§ **Work request**
Return the material exactly, first line through the line containing "Ética e integridad", and nothing more. Pictures stay out.

§ **Material for this task**
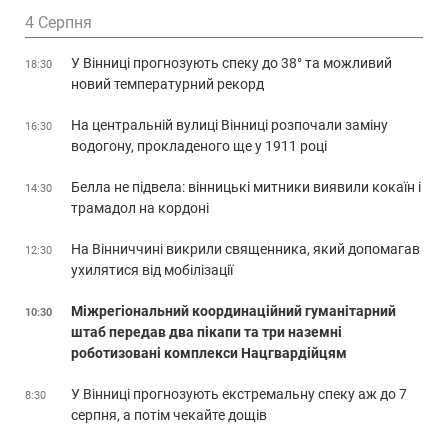
4 Серпня
У Вінниці прогнозують спеку до 38° та можливий
18:30
новий температурний рекорд
На центральній вулиці Вінниці розпочали заміну
16:30
водогону, прокладеного ще у 1911 році
Белла не підвела: вінницькі митники виявили кокаїн і
14:30
трамадол на кордоні
На Вінниччині викрили священника, який допомагав
12:30
ухилятися від мобілізації
Міжрегіональний координаційний гуманітарний
10:30
штаб передав два пікапи та три наземні
роботизовані комплекси Нацгвардійцям
У Вінниці прогнозують екстремальну спеку аж до 7
8:30
серпня, а потім чекайте дощів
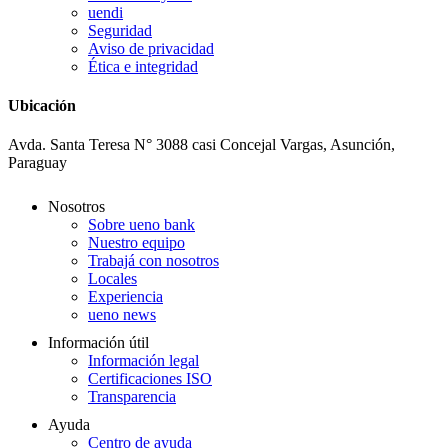
uendi
Seguridad
Aviso de privacidad
Ética e integridad
Ubicación
Avda. Santa Teresa N° 3088 casi Concejal Vargas, Asunción,
Paraguay
Nosotros
Sobre ueno bank
Nuestro equipo
Trabajá con nosotros
Locales
Experiencia
ueno news
Información útil
Información legal
Certificaciones ISO
Transparencia
Ayuda
Centro de ayuda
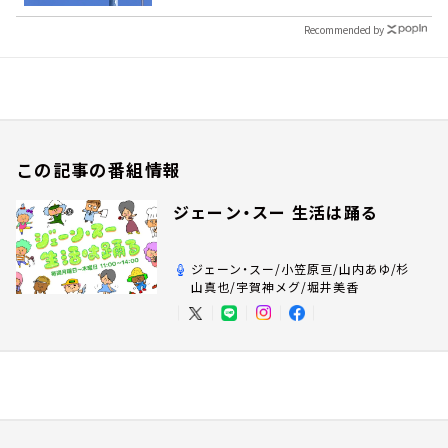
Recommended by
この記事の番組情報
ジェーン・スー 生活は踊る
ジェーン・スー/小笠原亘/山内あゆ/杉
山真也/宇賀神メグ/堀井美香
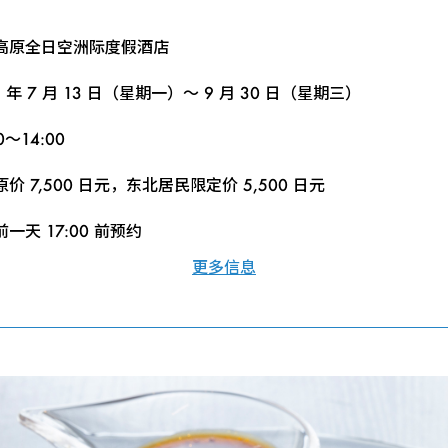
高原全日空洲际度假酒店
6 年 7 月 13 日（星期一）～ 9 月 30 日（星期三）
0～14:00
价 7,500 日元，东北居民限定价 5,500 日元
一天 17:00 前预约
更多信息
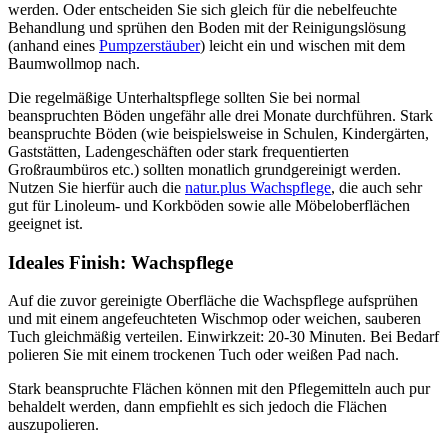
werden. Oder entscheiden Sie sich gleich für die nebelfeuchte
Behandlung und sprühen den Boden mit der Reinigungslösung
(anhand eines
Pumpzerstäuber
) leicht ein und wischen mit dem
Baumwollmop nach.
Die regelmäßige Unterhaltspflege sollten Sie bei normal
beanspruchten Böden ungefähr alle drei Monate durchführen. Stark
beanspruchte Böden (wie beispielsweise in Schulen, Kindergärten,
Gaststätten, Ladengeschäften oder stark frequentierten
Großraumbüros etc.) sollten monatlich grundgereinigt werden.
Nutzen Sie hierfür auch die
natur.plus Wachspflege
, die auch sehr
gut für Linoleum- und Korkböden sowie alle Möbeloberflächen
geeignet ist.
Ideales Finish: Wachspflege
Auf die zuvor gereinigte Oberfläche die Wachspflege aufsprühen
und mit einem angefeuchteten Wischmop oder weichen, sauberen
Tuch gleichmäßig verteilen. Einwirkzeit: 20-30 Minuten. Bei Bedarf
polieren Sie mit einem trockenen Tuch oder weißen Pad nach.
Stark beanspruchte Flächen können mit den Pflegemitteln auch pur
behaldelt werden, dann empfiehlt es sich jedoch die Flächen
auszupolieren.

§ **Task solution**
4 Серпня
У Вінниці прогнозують спеку до 38° та можливий
18:30
новий температурний рекорд
На центральній вулиці Вінниці розпочали заміну
16:30
водогону, прокладеного ще у 1911 році
Белла не підвела: вінницькі митники виявили кокаїн і
14:30
трамадол на кордоні
На Вінниччині викрили священника, який допомагав
12:30
ухилятися від мобілізації
Міжрегіональний координаційний гуманітарний
10:30
штаб передав два пікапи та три наземні
роботизовані комплекси Нацгвардійцям
У Вінниці прогнозують екстремальну спеку аж до 7
8:30
серпня, а потім чекайте дощів
uendi
Seguridad
Aviso de privacidad
Ética e integridad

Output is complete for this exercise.